Hamburg wählt - also habe ich die Broschüre mit den Musterstimmzetteln zur Hand genommen - und staune! Zwanzig Stimmen, dreizehn Parteien, fast ungezählte Kandidatinnen und Kandidaten, die Kreuzchen verschwimmen schon vor den Augen: Der mündige Bürger hat freie Wahl!

Das Gefühl kommt mir schon bekannt vor: vom Supermarkt. An die hundert Wurstsorten - und im Internet mindestens ebenso viele Ziele für den nächsten Urlaub. Die Ahnung steigt auf: Die Fülle der Möglichkeiten macht eine Entscheidung nicht leichter - und nicht einmal freier!
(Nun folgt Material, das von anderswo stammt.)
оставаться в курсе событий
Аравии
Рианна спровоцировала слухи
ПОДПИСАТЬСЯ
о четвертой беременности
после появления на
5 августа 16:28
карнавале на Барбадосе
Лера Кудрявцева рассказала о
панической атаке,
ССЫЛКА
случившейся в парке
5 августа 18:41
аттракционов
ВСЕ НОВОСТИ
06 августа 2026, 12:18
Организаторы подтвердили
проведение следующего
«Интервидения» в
Im Gegenteil: Die Fülle erhöht die "Qual der Wahl", von der schon die Alten wussten.

Hamburg wählt - ob in der Politik, im Supermarkt oder sonst im Leben: Das Zentrum der gelebten Freiheit ist nicht die Fülle der Möglichkeiten, sondern die begründete Entscheidung und die dafür übernommene Verantwortung. Kein Wunder, dass mancher nach dem ersten Blick auf die faszinierenden Wahlmöglichkeiten dann doch lieber die Freiheit abstreifen möchte. Das geht ganz gut, indem man zum Beispiel Entscheidungen ausweicht und sie immer wieder aufschiebt. In letzter Zeit erscheint eine noch radikalere Möglichkeit am Horizont, seine Freiheit loszuwerden. Einige Hirnforscher meinen erwiesen zu haben, dass im Gehirn alles biologisch geregelt ist, also kein Platz mehr bleibt für eine freie Entscheidung. Endlich vorbei mit der Qual der Wahl? - Glücklicherweise ist es so einfach nicht: Denn seine Freiheit zu leugnen wäre wiederum eine freie Entscheidung.

Hamburg wählt: Wir kommen nicht heraus aus unserer Freiheit zu wählen. Und das ist auch nicht schlecht so; denn die Freiheit ist der Kern unserer Person. Auf ihr fußen unser Gewissen, unsere Verantwortung und unsere Gestaltungsmöglichkeiten. Wer (oder besser: was) wären wir ohne sie? Ohne sie wäre alles andere nichts. Die Freiheit ist zwar kein Kinderspiel - trotzdem ist es wunderbar, frei sein zu können und zu dürfen. Hamburg wählt: Ich bin dabei.